In einer gut besuchten Informationsstunde, zu der auch zahlreiche Eltern erschienen, erklärte Stöth mittels einer PowerPoint-Präsentation, welche Gefahren diese freiwillige Aufgabe birgt, aber auch wie sie sich auf die Erziehung und die Lebenseinstellung eines Kindes auswirkt.

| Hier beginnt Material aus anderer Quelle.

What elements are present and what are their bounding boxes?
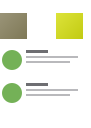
button[interactable]: [56, 13, 83, 39]
button[interactable]: [0, 13, 27, 39]
button[interactable]: [0, 79, 91, 112]
button[interactable]: [0, 46, 91, 79]
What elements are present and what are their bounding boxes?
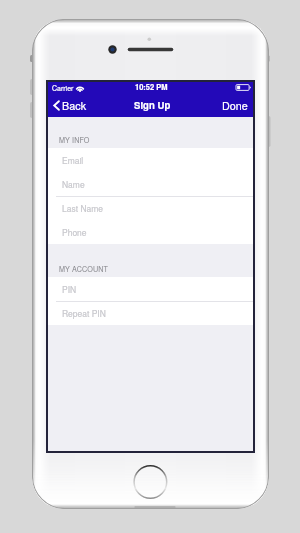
- staticText: Phone: [62, 226, 87, 238]
- button[interactable]: Back: [48, 93, 93, 117]
- staticText: Repeat PIN: [62, 307, 106, 319]
- staticText: Carrier: [52, 83, 74, 93]
- button[interactable]: Done: [217, 93, 253, 117]
- staticText: MY ACCOUNT: [59, 264, 108, 274]
- button[interactable]: Home: [134, 465, 167, 498]
- staticText: PIN: [62, 283, 77, 295]
- staticText: Back: [62, 98, 87, 113]
- button[interactable]: Phone: [48, 220, 253, 244]
- staticText: 10:52 PM: [135, 82, 168, 93]
- button[interactable]: Last Name: [48, 196, 253, 220]
- staticText: MY INFO: [59, 135, 90, 145]
- staticText: Done: [222, 98, 248, 113]
- staticText: Name: [62, 178, 85, 190]
- staticText: Sign Up: [134, 98, 171, 112]
- staticText: Last Name: [62, 202, 104, 214]
- button[interactable]: Repeat PIN: [48, 301, 253, 325]
- button[interactable]: Name: [48, 172, 253, 196]
- staticText: Email: [62, 154, 84, 166]
- button[interactable]: PIN: [48, 277, 253, 301]
- button[interactable]: Email: [48, 148, 253, 172]
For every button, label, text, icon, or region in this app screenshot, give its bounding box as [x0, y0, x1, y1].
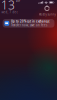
staticText: 20 — [16, 0, 20, 2]
button[interactable]: Weather widget — [38, 6, 56, 16]
staticText: Transfer now, save on fees — [11, 23, 47, 27]
staticText: 13 — [1, 0, 15, 13]
staticText: wed, 7 dec — [1, 10, 17, 14]
button[interactable]: Up to 20% cut in exchange — [3, 19, 54, 28]
staticText: Up to 20% cut in exchange — [11, 20, 50, 23]
staticText: Mostly sunny — [38, 13, 56, 16]
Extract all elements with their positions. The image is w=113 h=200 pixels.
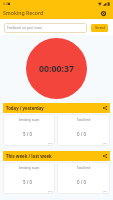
staticText: Smoking count (19, 118, 40, 122)
staticText: Feedback on your issue (7, 26, 43, 30)
staticText: Smoking count (19, 166, 40, 170)
staticText: (no.) (48, 189, 53, 192)
button[interactable]: Total time (57, 114, 110, 146)
staticText: 0 / 0 (77, 131, 86, 137)
button[interactable]: Smoking count (3, 162, 55, 194)
staticText: 0 / 0 (77, 179, 86, 185)
staticText: Total time (77, 118, 91, 122)
staticText: Send (95, 25, 105, 31)
button[interactable]: This week / last week (3, 151, 110, 161)
button[interactable]: 00:00:37 (26, 38, 87, 99)
button[interactable]: Feedback on your issue (4, 23, 87, 33)
staticText: 5 / 0 (23, 179, 32, 185)
staticText: (m.) (103, 189, 108, 192)
button[interactable]: Smoking count (3, 114, 55, 146)
staticText: Total time (77, 166, 91, 170)
button[interactable]: Share (101, 152, 109, 160)
button[interactable]: Settings (98, 8, 108, 18)
button[interactable]: Total time (57, 162, 110, 194)
staticText: This week / last week (6, 153, 52, 159)
staticText: (no.) (48, 141, 53, 144)
button[interactable]: Send (91, 24, 108, 32)
staticText: 6:47 (3, 1, 11, 6)
staticText: 5 / 0 (23, 131, 32, 137)
staticText: 00:00:37 (39, 63, 75, 75)
staticText: Today / yesterday (6, 105, 44, 111)
button[interactable]: Today / yesterday (3, 103, 110, 113)
button[interactable]: Share (101, 104, 109, 112)
staticText: Smoking Record (3, 9, 44, 16)
staticText: (m.) (103, 141, 108, 144)
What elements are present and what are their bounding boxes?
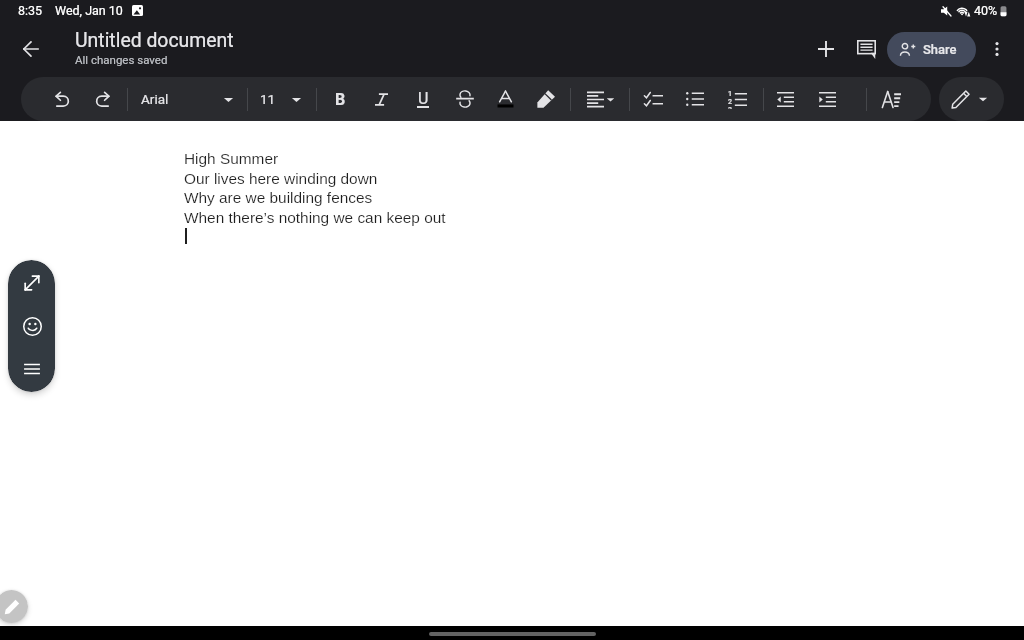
staticText: Share — [923, 42, 957, 57]
button[interactable]: Italic — [364, 82, 398, 116]
staticText: 11 — [260, 91, 276, 107]
button[interactable]: Arial — [141, 82, 169, 116]
button[interactable]: Font — [211, 82, 245, 116]
button[interactable]: Editing mode — [939, 77, 1004, 121]
button[interactable]: Decrease indent — [768, 82, 802, 116]
button[interactable]: Font size — [279, 82, 313, 116]
button[interactable]: Increase indent — [810, 82, 844, 116]
button[interactable]: Share — [887, 32, 976, 67]
staticText: High Summer — [184, 150, 279, 167]
staticText: 1 — [728, 90, 732, 98]
staticText: Untitled document — [75, 29, 234, 52]
staticText: Our lives here winding down — [184, 170, 378, 187]
button[interactable]: Edit — [0, 590, 28, 623]
button[interactable]: Numbered list — [720, 82, 754, 116]
staticText: All changes saved — [75, 53, 168, 66]
button[interactable]: Insert — [806, 29, 846, 69]
staticText: Why are we building fences — [184, 189, 373, 206]
staticText: Arial — [141, 91, 169, 107]
button[interactable]: More — [12, 349, 52, 389]
staticText: 8:35 — [18, 3, 43, 18]
staticText: B — [335, 90, 346, 109]
button[interactable]: Text color — [488, 82, 522, 116]
button[interactable]: Text alignment — [578, 82, 612, 116]
button[interactable]: Strikethrough — [448, 82, 482, 116]
staticText: 2 — [728, 98, 732, 106]
button[interactable]: Highlight color — [529, 82, 563, 116]
button[interactable]: Comments — [846, 29, 886, 69]
button[interactable]: Alignment options — [593, 82, 627, 116]
button[interactable]: 11 — [260, 82, 276, 116]
staticText: 40% — [974, 3, 998, 18]
button[interactable]: U — [408, 84, 438, 114]
staticText: Wed, Jan 10 — [55, 3, 123, 18]
button[interactable]: Checklist — [636, 82, 670, 116]
button[interactable]: B — [325, 84, 355, 114]
button[interactable]: Undo — [45, 82, 79, 116]
button[interactable]: Redo — [85, 82, 119, 116]
button[interactable]: Expand — [12, 263, 52, 303]
button[interactable]: Back — [11, 29, 51, 69]
button[interactable]: More options — [977, 29, 1017, 69]
staticText: U — [418, 89, 429, 108]
button[interactable]: Bulleted list — [678, 82, 712, 116]
button[interactable]: Text style — [874, 82, 908, 116]
staticText: When there’s nothing we can keep out — [184, 209, 446, 226]
staticText: 3 — [728, 106, 732, 109]
button[interactable]: Insert emoji — [12, 306, 52, 346]
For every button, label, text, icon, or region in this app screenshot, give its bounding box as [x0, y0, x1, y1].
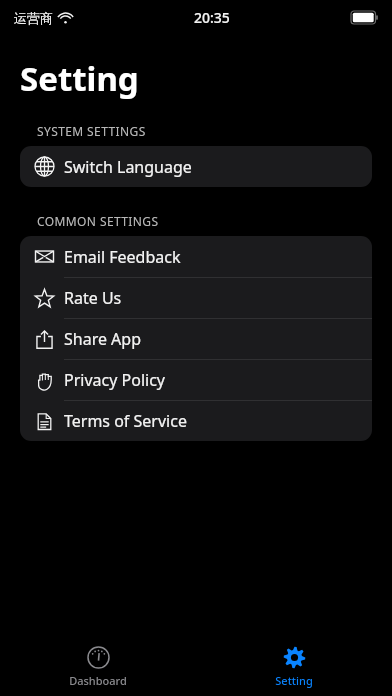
staticText: Rate Us	[64, 287, 122, 309]
staticText: Dashboard	[69, 673, 127, 688]
staticText: Setting	[20, 56, 139, 101]
button[interactable]: Setting	[196, 634, 392, 696]
staticText: SYSTEM SETTINGS	[37, 123, 146, 139]
button[interactable]: Share App	[20, 319, 372, 359]
button[interactable]: Switch Language	[20, 146, 372, 187]
button[interactable]: Rate Us	[20, 278, 372, 318]
staticText: Privacy Policy	[64, 369, 165, 391]
staticText: Switch Language	[64, 156, 192, 178]
staticText: Email Feedback	[64, 246, 181, 268]
button[interactable]: Dashboard	[0, 634, 196, 696]
staticText: 运营商	[14, 10, 53, 26]
staticText: COMMON SETTINGS	[37, 213, 159, 229]
button[interactable]: Privacy Policy	[20, 360, 372, 400]
staticText: Share App	[64, 328, 142, 350]
button[interactable]: Email Feedback	[20, 236, 372, 277]
staticText: Terms of Service	[64, 410, 187, 432]
staticText: 20:35	[194, 8, 230, 27]
button[interactable]: Terms of Service	[20, 401, 372, 441]
staticText: Setting	[275, 673, 313, 688]
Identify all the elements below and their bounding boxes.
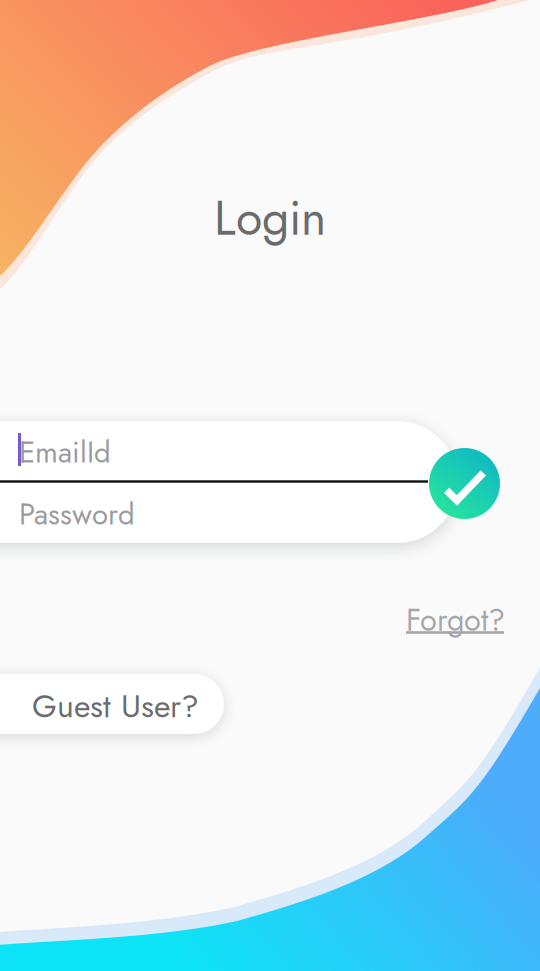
button[interactable]: Guest User? — [0, 0, 540, 971]
button[interactable]: Forgot? — [0, 0, 540, 971]
staticText: Password — [19, 493, 135, 535]
button[interactable]: Sign in — [0, 0, 540, 971]
staticText: Forgot? — [406, 598, 505, 642]
staticText: EmailId — [19, 431, 111, 473]
staticText: Guest User? — [32, 683, 199, 729]
staticText: Login — [214, 183, 326, 253]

Spielerische Vorbereitung auf den Jugenddienst, die Erziehung zur Nächstenhilfe und zur Teamfähigkeit, der Erwerb sozialer Kompetenzen - wie der Einsatz für Toleranz und Vielfalt - sind ebenfalls gewollte Ziele.


Vom Vater gelernt

Um diese zu erreichen, bedarf es einer Reihe von Kriterien wie Spiele und Sport, kreatives Gestalten, Informationsveranstaltungen - zum Beispiel der Besuch anderer Wehren - der Brandschutz-, Verkehrs- und Gesundheitserziehung und des Umweltschutzes. Ein Maßnahmenpaket, das in der Freizeit erlernt sein will. "Ich habe keine Angst vor dem Feuer. Man muss nur aufpassen und wissen, wie man damit umgeht", meint der zehnjährige Max, der wohl von seinem Vater, einem Feuerwehrmann, gelernt hat.
"Der Umgang mit der Spritze gehört natürlich auch zur Ausbildung, aber auch das Basteln, Malen und das Sozialverhalten im Gruppentraining", unterstreicht der Kommandant, der Übungsstunden einmal im Monat am Samstagvormittag ab 10.30 Uhr anbieten will. Die Tage könnten aus wichtigem Anlass auch einmal wechseln.
Die erste Übungsstunde findet am Samstag, 20. Mai mit dem Betreuerteam Julian Keller, Stefanie Hofmann und Brigitte Gunderlach statt. Jedes Kind muss aus versicherungstechnischen Gründen Mitglied im Feuerwehrverein sein. Ansonsten sind Kinder und Jugendliche bis 18 Jahre beitragsfrei.
Peter Stöth ist guter Dinge. Über ein Dutzend Mitgliedsanträge sind in der Informationsstunde eingegangen. "Kinder, die ohne ihre Eltern anwesend waren, nahmen die Anträge mit nach Hause, denn die Erziehungsberechtigten müssen ihr Einverständnis geben und unterschreiben. Insgesamt 20 Anträge dürften es wohl werden", vermutet er und fügt hinzu: "Selbst wenn nicht alle bleiben, ist das ein solider Grundstock für unsere Nachwuchsarbeit."